Imagino en este momento vuestro pesar caliginoso. ¿Dónde está mi hijo amado? Ahora que no está conmigo, ¿su desaparición es completa? ¿He de conformarme con un recuerdo que se va apagando? Quizá os reconforte algo saber de la siguiente conversación que pude mantener con él durante mi vacación con vos, el verano pasado. No sé si tendría apenas siete años, pero jugué con el niño durante un rato, dándome cuenta en seguida de su sagacidad inocente. Como ya conocía dos de las más elementales operaciones aritméticas, le dije que cuánto daba uno menos uno. Me dijo que cero. Y a continuación: ¿Y uno menos uno más uno?

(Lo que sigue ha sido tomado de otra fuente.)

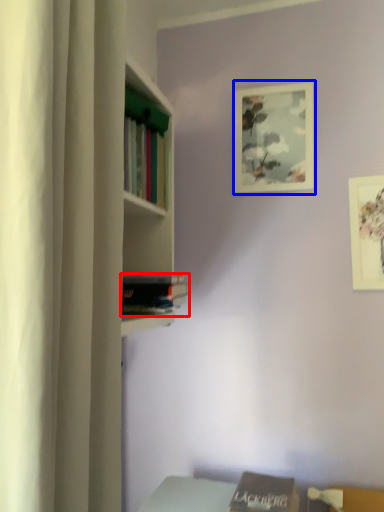 Question: Which object appears closest to the camera in this image, book (highlighted by a red box) or picture frame (highlighted by a blue box)?

Choices:
 (A) book
 (B) picture frame

Answer: (A) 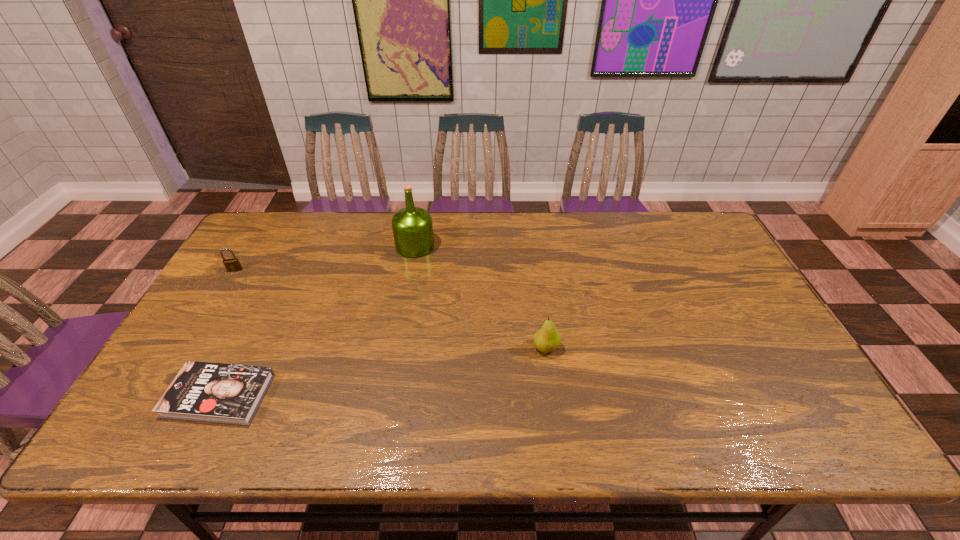 The height and width of the screenshot is (540, 960). I want to click on vacant space at the right edge, so click(789, 372).

You are a GUI agent. You are given a task and a screenshot of the screen. Output one action in this format:
    pyautogui.click(x=<x>, y=<y>)
    Task: Click on the free space at the far left corner of the desktop
    This screenshot has width=960, height=540.
    Given the screenshot: What is the action you would take?
    pyautogui.click(x=305, y=211)

Locate an element on the screen. This screenshot has height=540, width=960. vacant space at the near left corner of the desktop is located at coordinates (130, 429).

The width and height of the screenshot is (960, 540). What are the coordinates of `vacant area at the far right corner` in the screenshot? It's located at (701, 228).

Locate an element on the screen. Image resolution: width=960 pixels, height=540 pixels. empty space between the third tallest object and the third object from right to left is located at coordinates (228, 333).

You are a GUI agent. You are given a task and a screenshot of the screen. Output one action in this format:
    pyautogui.click(x=<x>, y=<y>)
    Task: Click on the free space between the second nearest object and the tallest object
    Image resolution: width=960 pixels, height=540 pixels.
    Given the screenshot: What is the action you would take?
    pyautogui.click(x=480, y=297)

The width and height of the screenshot is (960, 540). Identify the location of blank region between the leftmost object and the olive oil. (325, 258).

Where is `free space that is in between the shortest object and the third shortest object`? free space that is in between the shortest object and the third shortest object is located at coordinates (382, 372).

Locate an element on the screen. Image resolution: width=960 pixels, height=540 pixels. free space between the second farthest object and the rightmost object is located at coordinates (391, 309).

Where is `free space between the rightmost object and the leftmost object`? The width and height of the screenshot is (960, 540). free space between the rightmost object and the leftmost object is located at coordinates (391, 309). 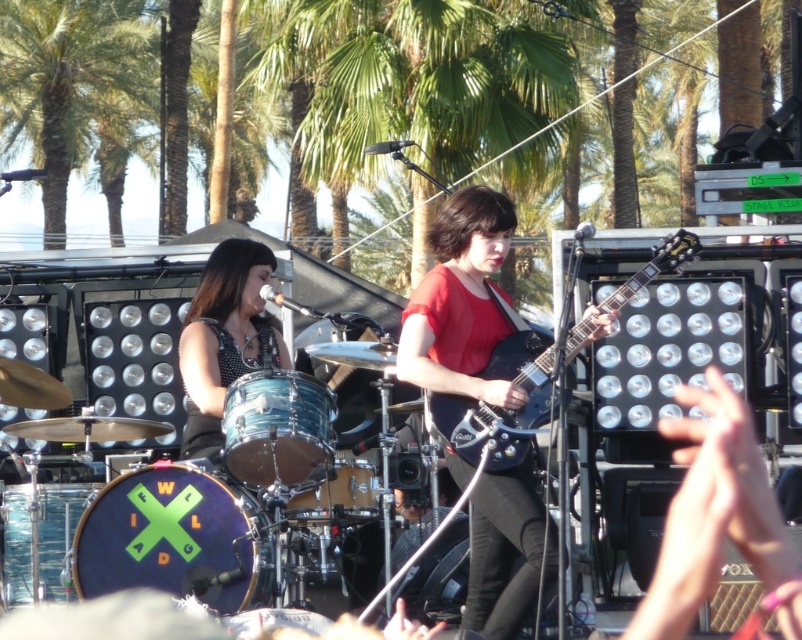 Can you confirm if blue drumhead at center is wider than shiny black drum at left?

Indeed, blue drumhead at center has a greater width compared to shiny black drum at left.

Which is behind, point (80, 531) or point (268, 324)?

Positioned behind is point (268, 324).

Between point (88, 592) and point (244, 282), which one is positioned in front?

Point (88, 592) is in front.

Identify the location of blue drumhead at center. (172, 538).

Consider the image. Can you confirm if shiny black drum at left is smaller than brushed metal drum at lower left?

Incorrect, shiny black drum at left is not smaller in size than brushed metal drum at lower left.

Can you confirm if shiny black drum at left is thinner than brushed metal drum at lower left?

No, shiny black drum at left is not thinner than brushed metal drum at lower left.

What do you see at coordinates (225, 339) in the screenshot? I see `shiny black drum at left` at bounding box center [225, 339].

You are a GUI agent. You are given a task and a screenshot of the screen. Output one action in this format:
    pyautogui.click(x=<x>, y=<y>)
    Task: Click on the shiny black drum at left
    This screenshot has width=802, height=640.
    Given the screenshot: What is the action you would take?
    [x=225, y=339]

Is matte black guitar at center below brushed metal drum at lower left?

Yes, matte black guitar at center is below brushed metal drum at lower left.

Between matte black guitar at center and brushed metal drum at lower left, which one is positioned higher?

brushed metal drum at lower left is higher up.

Is point (460, 216) behind point (55, 515)?

Yes, point (460, 216) is farther from viewer.

Where is `matte black guitar at center`? matte black guitar at center is located at coordinates (460, 301). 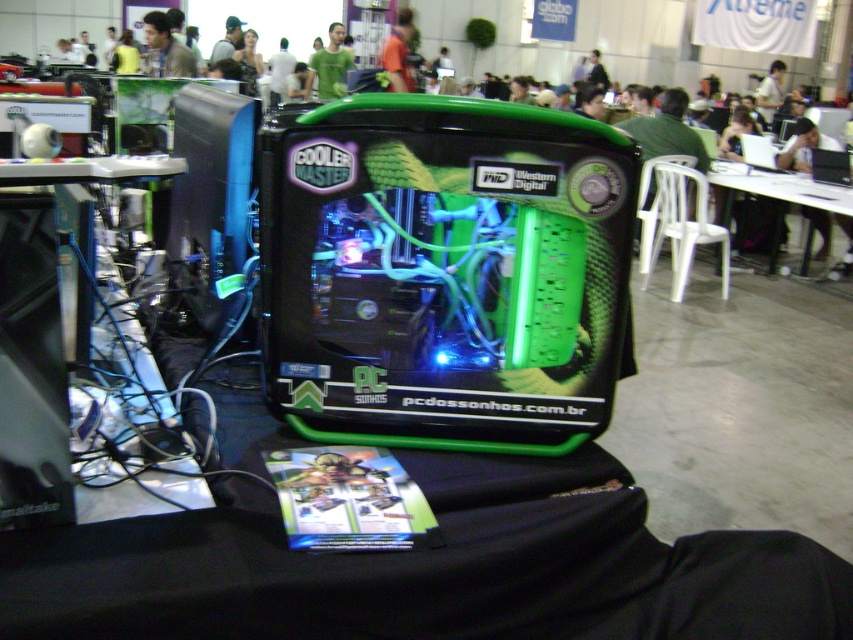 Question: Based on their relative distances, which object is nearer to the light brown leather jacket at upper center?

Choices:
 (A) white plastic table at lower right
 (B) green matte shirt at upper center
 (C) yellow-green shirt at upper center
 (D) green matte computer case at center

Answer: (B)

Question: Is yellow-green shirt at upper center bigger than dark green fabric jacket at upper center?

Choices:
 (A) yes
 (B) no

Answer: (A)

Question: Which object appears farthest from the camera in this image?

Choices:
 (A) orange fabric shirt at center
 (B) white plastic table at lower right
 (C) green matte computer case at center
 (D) light brown leather jacket at upper center

Answer: (A)

Question: Which is farther from the light brown leather jacket at upper center?

Choices:
 (A) white shirt at upper center
 (B) orange fabric shirt at center
 (C) dark green fabric jacket at upper center

Answer: (A)

Question: Does white plastic table at lower right appear on the left side of green matte shirt at upper center?

Choices:
 (A) yes
 (B) no

Answer: (B)

Question: Can you confirm if white shirt at upper center is positioned above dark green fabric jacket at upper center?

Choices:
 (A) no
 (B) yes

Answer: (A)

Se quedó pensando durante un momento y respondió que uno. ¿Y uno menos uno más uno menos uno? Ahí ya me pidió que se lo escribiera, lo que es muy natural, pues nuestra memoria es débil, y así lo hice: 1 - 1 + 1 - 1. Con sus dedos diminutos fue recorriendo la serie, repasándola en voz baja al mismo tiempo. Al acabar dijo que cero. Le felicité por la respuesta y proseguí con la cantinela hasta que se dio cuenta de que si la serie acababa en más uno daría uno y si acababa en menos uno daría cero. Magro resultado, pero suficiente para hacerle llegar allí donde yo quería. Me atreví, por tanto, a preguntarle por el resultado que obtendríamos si extendiésemos hasta el infinito esa serie. Me miró con cara sorprendida y contestó: 'En el infinito no hay par ni impar'. Mirabile dictu! Cual un pequeño Aristóteles, se había dado cuenta de que el infinito anula las diferencias, las destruye, quebrantando los derechos de las cantidades.

Cierto, con esta anécdota deliciosa he pretendido sacaros una media sonrisa. Pero también algo más. Haceros ver que hemos añadido algo al recuerdo de vuestro hijo. Sabéis de repente más de él. Su noción se ha completado un poco. Mi esperanza y quizá la vuestra, si consigo convenceros, reside en que lo que acabo de relatar no ha podido sino alegraros. ¡A la alegría no se le piden cuentas! ¡Es buena por sí misma! Apoyémonos en ella por tanto para establecer la siguiente tesis: que no estamos nunca muertos del todo. El mundo nos va matando sin pausa, pero no puede tanto.